The Daughter's Walk - Jane Kirkpatrick [3]
“But who would pay us for such a thing? Do you have a contract?” The wealthy Spokane people I served often spoke of contracts and lawyers and securities as I dipped squash soup into their Spode china bowls or brushed crumbs from their tables into the silver collectors before bringing chocolate mousse for dessert. These were businesspeople who would never try to multiply by walking cross-country without a written contract.
“These are trustworthy people. They have the New York World behind them and the entire fashion industry too.”
What Mama proposed frightened me. “If we make it, how do we know they’ll pay us?”
“If we make it? Of course we’ll make it,” she said.
My father sagged onto the chair at the table, held his head with his hands while my mother flicked at the crumbs of a sandbakkel cookie collected on the oilcloth. I wondered if she thought of my little brother Henry. He’d loved those cookies.
“Who says these sponsors are reliable?” I said. I was as tall as my mother but had a rounder face than either of my parents. My mother and I shared slender frames, but her earth-colored hair twisted into a thick topknot while my soft curls lay limp as brown yarn. My mother set her narrow jaw. She didn’t take any sassing.
“Never you mind.” She brushed at her apron. “They’re honest. They’ve made an investment too. They’ll pay for the bicycle skirts once we reach Salt Lake City, and they’ll pay for the portraits. They’ve promised five dollars cash to send us on our way. The rest we’ll earn. Can’t you see? It’s our way out.”
“So you say,” my father said. He ran fingers through his yellow hair, and I noticed a touch of white.
“But why do I have to go?” I wailed. “Take Olaf. A man would be safer for you.”
“It’s about women’s stamina, not about a man escorting a woman. And you … You’re filled with wedding thoughts you have no business thinking.”
My face burned. “I’m not,” I said. “He’s. I work for his family, Mama.”
How she knew I harbored thoughts of a life with Forest Stapleton I’d never know. I was sure I’d never mentioned him. Well, maybe to my sister Ida once, in passing.
“I know about employers’ sons,” Mama said. My father lifted his head as though to speak, but my mother continued. “Besides, family comes first. You can go to college next year, when we have the money. What we need now is that ten thousand dollars so we can repay the mortgage and not lose this farm. It could go to foreclosure if we don’t do this.” My father dropped his eyes at the mention of that shameful word. “Ole, God has opened a door for us, and we would slight Him if we turned this down,” she pleaded.
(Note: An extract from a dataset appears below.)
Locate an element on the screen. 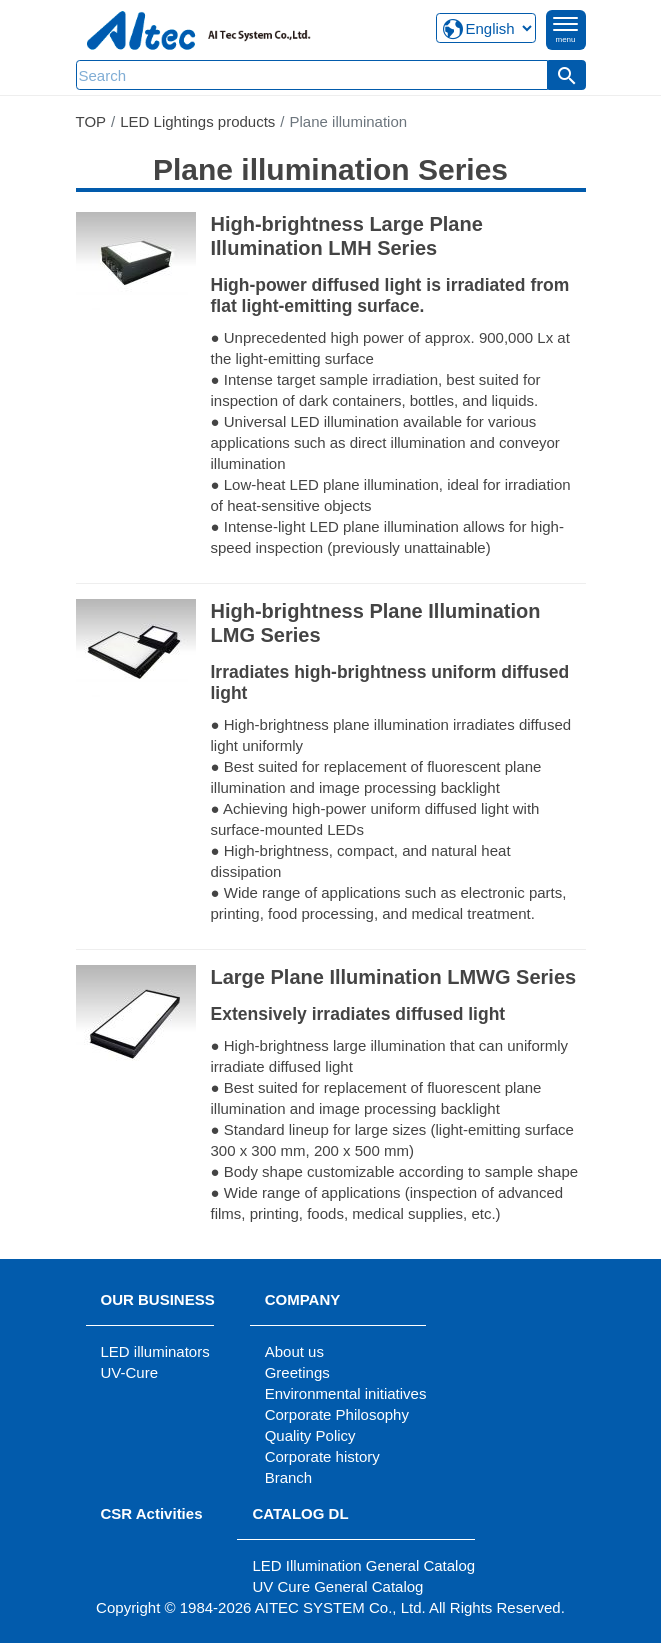  Environmental initiatives is located at coordinates (346, 1393).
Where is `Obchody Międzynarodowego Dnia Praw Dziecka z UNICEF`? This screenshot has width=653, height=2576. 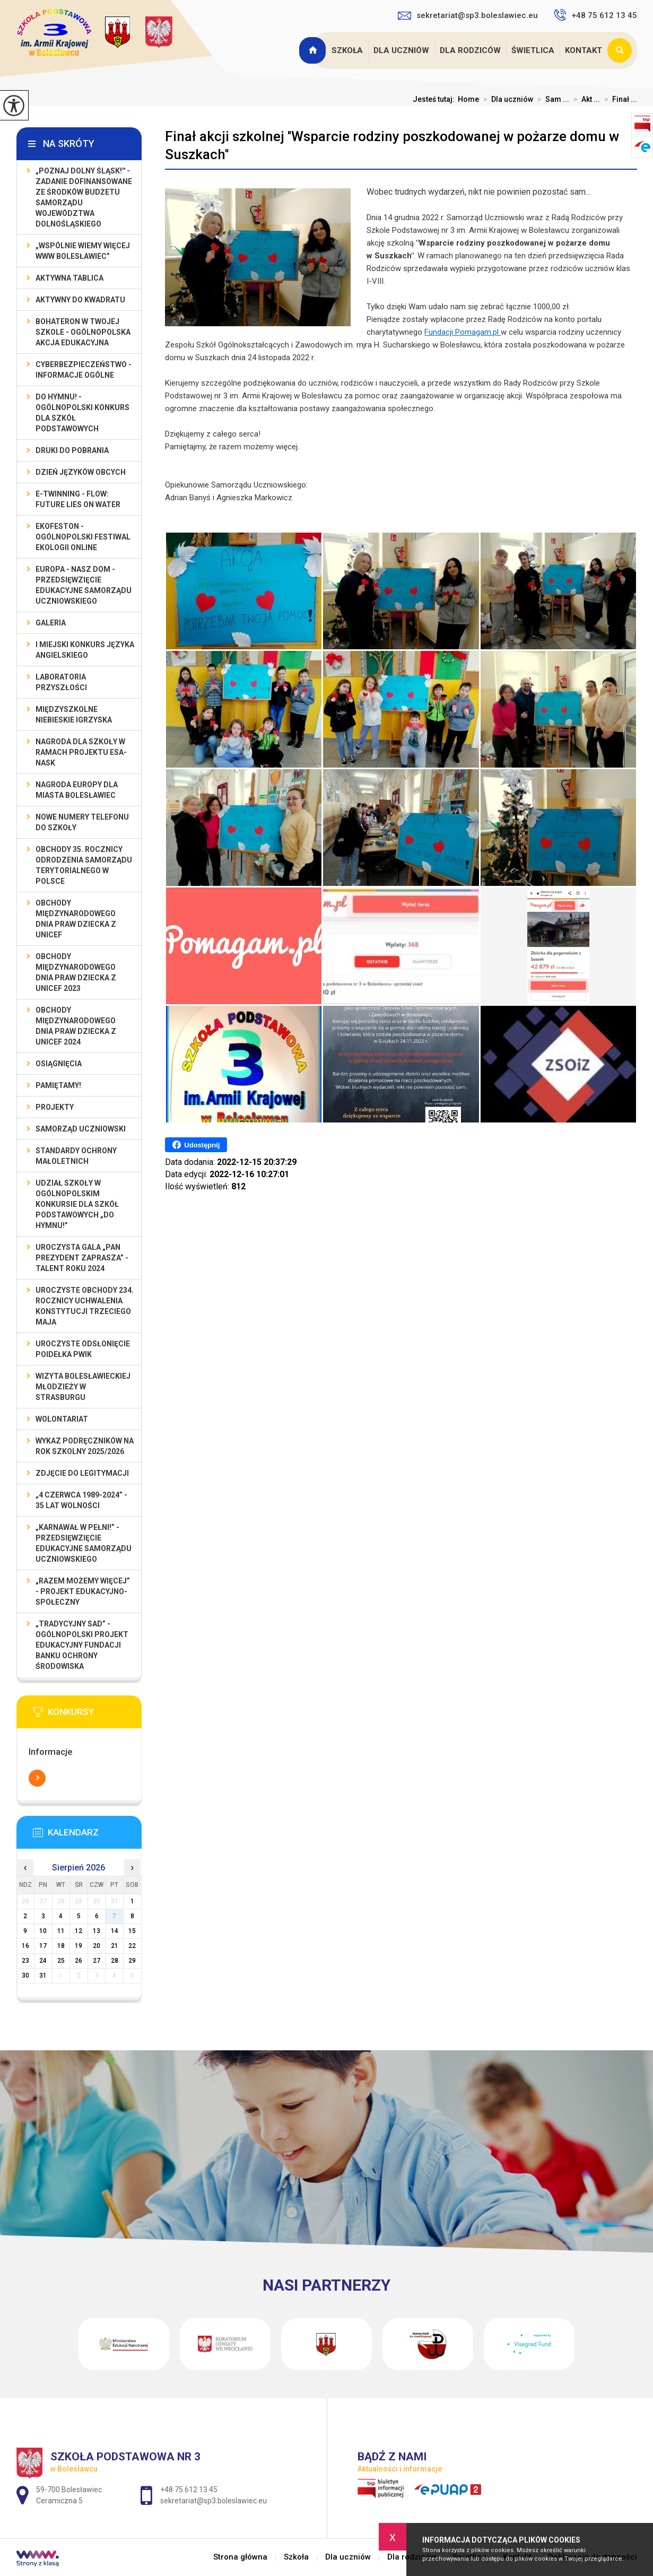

“How can you leave your babies?” my father said then, his voice nearly a whisper. “How can you be away from Lillian and Johnny and Billy and Arthur and Bertha and Ida and Olaf—”
“I know the names of my children,” my mother said, her words like stings.
“Ja, well then, how can you leave them?”
“It is only for a short time, seven months, Ole.” She sat next to him at the table, patted his slumped shoulder. “They will be in good hands with you and Ida and Olaf to look after them. It is a mark of my trust and confidence in you that I can even think about doing this thing.” She looked at me now. “When I walked before, that four hundred miles in Minnesota, you did well, all of you. It made you stronger. And I came back.” She patted my father’s hand. “I’ll come back. We will, Clara and I. Everything will be as it was before but with the mortgage made. The entire farm paid off, money for each of my children to go on to college when they want. No more worries about the future.” She took his silence as agreement. “Good. We go into Spokane later this week for our portrait,” my mother said to me, relief in her voice. “These will be sent to the New York papers and the Spokesman-Review.”
My father winced.
“People in Spokane will read about this?” I said. The thought humiliated. What would Forest think? What would our neighbors think?